EXERCISE GOAL: Transcribe word for word the lines below from the line with "obra está se" through the line with "Somos um time de jornalis", ends included.

DATASET RECORDS:
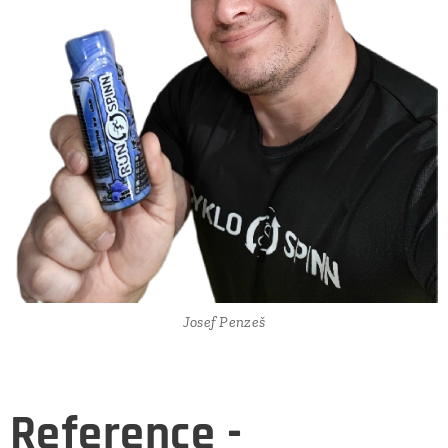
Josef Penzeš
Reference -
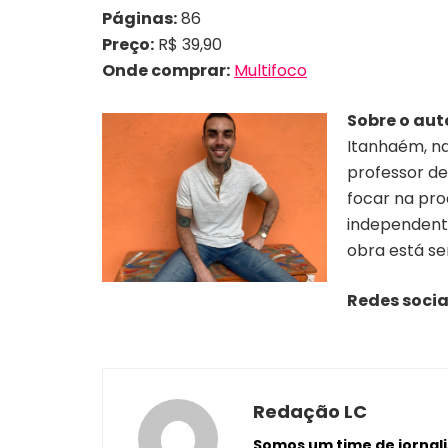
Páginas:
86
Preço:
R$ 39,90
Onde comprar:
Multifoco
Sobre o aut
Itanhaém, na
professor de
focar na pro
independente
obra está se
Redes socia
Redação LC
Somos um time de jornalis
--
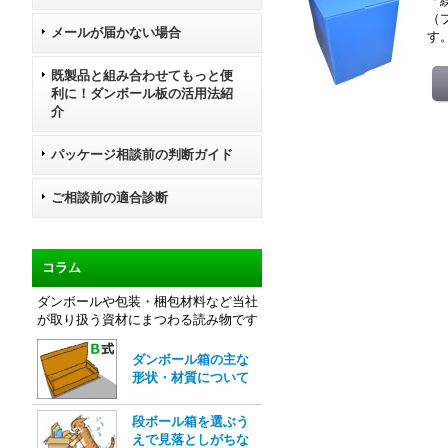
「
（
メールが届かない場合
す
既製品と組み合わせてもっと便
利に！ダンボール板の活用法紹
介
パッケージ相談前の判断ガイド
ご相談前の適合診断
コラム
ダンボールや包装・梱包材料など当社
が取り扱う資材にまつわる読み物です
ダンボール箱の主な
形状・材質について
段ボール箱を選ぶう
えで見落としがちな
==
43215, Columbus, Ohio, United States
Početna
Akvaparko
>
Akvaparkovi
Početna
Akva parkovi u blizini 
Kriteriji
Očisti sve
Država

EXERCISE ANSWER:
obra está se
Redes socia
Redação LC
Somos um time de jornalis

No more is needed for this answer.